**Goal of the exercise**. Every line of the data should be written out exactly, with the pictures left out.

Items listed in a dataset:
☆ ☆ ☆ ☆ ☆

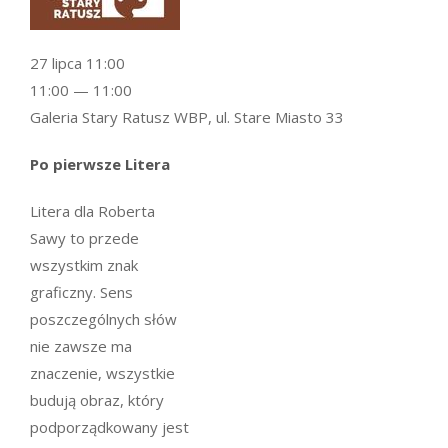
27 lipca 11:00
11:00 — 11:00
Galeria Stary Ratusz WBP, ul. Stare Miasto 33
Po pierwsze Litera
Litera dla Roberta
Sawy to przede
wszystkim znak
graficzny. Sens
poszczególnych słów
nie zawsze ma
znaczenie, wszystkie
budują obraz, który
podporządkowany jest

☆ ☆ ☆ ☆ ☆

**Solution**.
27 lipca 11:00
11:00 — 11:00
Galeria Stary Ratusz WBP, ul. Stare Miasto 33
Po pierwsze Litera
Litera dla Roberta
Sawy to przede
wszystkim znak
graficzny. Sens
poszczególnych słów
nie zawsze ma
znaczenie, wszystkie
budują obraz, który
podporządkowany jest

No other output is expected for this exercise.